PFOS is found in birds worldwide, including birds in Canada and North America (see Appendix 4). PFOS has been found in eagles in the Great Lakes, mallards in the Niagara River, loons in northern Quebec, gulls in the Arctic and in Canadian migratory species from the United States (e.g., common loon in North Carolina). In Canadian or Canada-US migratory species, concentrations have been measured in liver ranging from not detectable to 1780 ppb mean liver PFOS concentration (loon (northern Quebec) and bald eagle, (Michigan)), in blood plasma ranging from <1- 2220 ppb blood plasma in bald eagles and in eggs and egg yolk ranging from 21-220 ppb in double-crested cormorant in Manitoba. In several monitoring studies, PFOS residues in piscivorous water birds were found to have some of the highest liver and serum PFOS concentrations compared to other species (see Newsted et al., 2005). In a study of birds in the Niagara River Region, piscivorous birds (common merganser, bufflehead) contained significantly greater PFOS concentrations than non-piscivorous birds (Sinclair et al., 2005). Preliminary data on temporal trends show an increase in bird PFOS concentrations, in two Canadian Arctic species (thick-billed murres and northern fulmars) from 1993 to 2004 (Butt et al., 2005, unpublished). It is noted that concentrations of PFOS in plasma have been reported in eagle, gulls and cormorants around the Great Lakes and in the Norwegian Arctic ranging from <1 ppb to 2220 ppb. There are no available studies reporting on blood-serum-plasma relationships in wildlife, therefore, it is unclear how concentrations in bird plasma compare to concentrations of PFOS in bird serum. It is also noted that while effect levels are not available on egg or egg yolk basis, the measured concentrations of PFOS in egg or egg yolk of birds in Canada and North America have been reported to range from 21 to 220 ppb.
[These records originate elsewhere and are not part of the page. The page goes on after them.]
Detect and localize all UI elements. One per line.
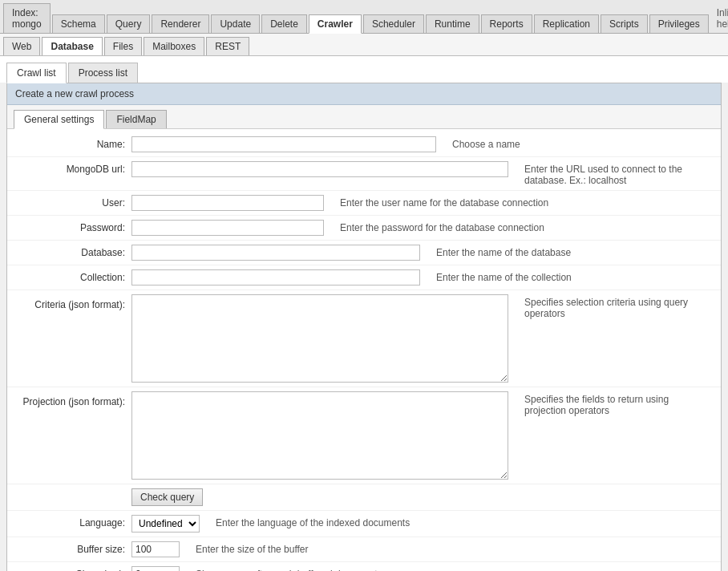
name-row: Name: Choose a name (7, 132, 721, 157)
language-select[interactable]: Undefined English French German Spanish (131, 515, 200, 533)
tab-schema[interactable]: Schema (52, 14, 105, 33)
database-help: Enter the name of the database (436, 245, 571, 258)
check-query-button[interactable]: Check query (131, 488, 203, 506)
database-input[interactable] (131, 245, 420, 261)
inner-tab-fieldmap[interactable]: FieldMap (106, 110, 166, 128)
language-label: Language: (15, 515, 131, 528)
tab-web[interactable]: Web (3, 37, 40, 55)
database-label: Database: (15, 245, 131, 258)
projection-label: Projection (json format): (15, 391, 131, 407)
collection-help: Enter the name of the collection (436, 269, 572, 283)
buffer-size-input[interactable] (131, 541, 180, 557)
collection-label: Collection: (15, 269, 131, 283)
buffer-size-input-area (131, 541, 180, 557)
check-query-row: Check query (7, 484, 721, 511)
tab-replication[interactable]: Replication (534, 14, 599, 33)
password-row: Password: Enter the password for the dat… (7, 216, 721, 241)
criteria-label: Criteria (json format): (15, 294, 131, 310)
sleep-row: Sleep (ms): Sleep pause after each buffe… (7, 562, 721, 571)
name-label: Name: (15, 136, 131, 150)
criteria-help: Specifies selection criteria using query… (524, 294, 713, 319)
name-input-area (131, 136, 436, 152)
tab-rest[interactable]: REST (206, 37, 249, 55)
password-input[interactable] (131, 220, 324, 236)
tab-crawler[interactable]: Crawler (309, 14, 362, 34)
projection-row: Projection (json format): Specifies the … (7, 387, 721, 484)
password-label: Password: (15, 220, 131, 233)
tab-delete[interactable]: Delete (261, 14, 307, 33)
check-query-btn-area: Check query (131, 488, 203, 506)
criteria-input-area (131, 294, 508, 383)
criteria-row: Criteria (json format): Specifies select… (7, 290, 721, 387)
second-nav: Web Database Files Mailboxes REST (0, 34, 728, 56)
user-input-area (131, 195, 324, 211)
tab-database[interactable]: Database (42, 37, 102, 55)
collection-row: Collection: Enter the name of the collec… (7, 265, 721, 290)
database-input-area (131, 245, 420, 261)
tab-query[interactable]: Query (107, 14, 151, 33)
sleep-input-area (131, 566, 180, 571)
tab-runtime[interactable]: Runtime (426, 14, 479, 33)
language-row: Language: Undefined English French Germa… (7, 511, 721, 537)
page-tab-process-list[interactable]: Process list (68, 63, 138, 83)
inline-help-link[interactable]: Inline help (710, 4, 728, 33)
page-tabs: Crawl list Process list (0, 56, 728, 83)
user-row: User: Enter the user name for the databa… (7, 191, 721, 216)
password-help: Enter the password for the database conn… (340, 220, 544, 233)
collection-input[interactable] (131, 269, 420, 286)
projection-input-area (131, 391, 508, 480)
language-help: Enter the language of the indexed docume… (216, 515, 410, 528)
password-input-area (131, 220, 324, 236)
buffer-size-help: Enter the size of the buffer (196, 541, 309, 555)
tab-reports[interactable]: Reports (481, 14, 532, 33)
sleep-help: Sleep pause after each buffered document… (196, 566, 420, 571)
user-input[interactable] (131, 195, 324, 211)
section-header: Create a new crawl process (7, 83, 721, 105)
tab-files[interactable]: Files (104, 37, 142, 55)
user-label: User: (15, 195, 131, 209)
projection-textarea[interactable] (131, 391, 508, 480)
name-help: Choose a name (452, 136, 520, 150)
tab-mailboxes[interactable]: Mailboxes (144, 37, 204, 55)
tab-privileges[interactable]: Privileges (649, 14, 709, 33)
tab-index-mongo[interactable]: Index: mongo (3, 3, 51, 33)
inner-tabs: General settings FieldMap (7, 105, 721, 129)
mongodb-url-row: MongoDB url: Enter the URL used to conne… (7, 157, 721, 191)
tab-renderer[interactable]: Renderer (152, 14, 209, 33)
inner-tab-general-settings[interactable]: General settings (14, 110, 104, 129)
mongodb-url-input[interactable] (131, 161, 508, 177)
collection-input-area (131, 269, 420, 286)
buffer-size-label: Buffer size: (15, 541, 131, 555)
language-select-area: Undefined English French German Spanish (131, 515, 200, 533)
check-query-spacer (15, 488, 131, 491)
sleep-input[interactable] (131, 566, 180, 571)
page-tab-crawl-list[interactable]: Crawl list (6, 63, 67, 83)
projection-help: Specifies the fields to return using pro… (524, 391, 713, 416)
user-help: Enter the user name for the database con… (340, 195, 548, 209)
mongodb-url-label: MongoDB url: (15, 161, 131, 175)
mongodb-url-help: Enter the URL used to connect to the dat… (524, 161, 713, 186)
mongodb-url-input-area (131, 161, 508, 177)
tab-scheduler[interactable]: Scheduler (363, 14, 424, 33)
database-row: Database: Enter the name of the database (7, 241, 721, 265)
main-content: Create a new crawl process General setti… (6, 83, 722, 571)
buffer-size-row: Buffer size: Enter the size of the buffe… (7, 537, 721, 562)
form-area: Name: Choose a name MongoDB url: Enter t… (7, 129, 721, 571)
top-nav: Index: mongo Schema Query Renderer Updat… (0, 0, 728, 34)
criteria-textarea[interactable] (131, 294, 508, 383)
name-input[interactable] (131, 136, 436, 152)
tab-scripts[interactable]: Scripts (601, 14, 648, 33)
sleep-label: Sleep (ms): (15, 566, 131, 571)
tab-update[interactable]: Update (211, 14, 260, 33)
Worldwide, concentrations of PFOS in plaice (Pleuronectes platessa) liver (7760 µg.kg^-1) from the Western Scheldt estuary (southwestern Netherlands) and ornate jobfish (Pristipomoides argyrogrammicus) liver (7900 µg.kg^-1) from Kin Bay (Japan) are among the highest PFOS concentrations ever reported in wildlife (fish) (Hoff et al. 2003; Taniyasu et al. 2003). These high concentrations may be due to the proximity of a PFOS manufacturing plant (upstream of estuary) and an army base (Kin Bay, Japan) that may use PFOS in fire-fighting operations.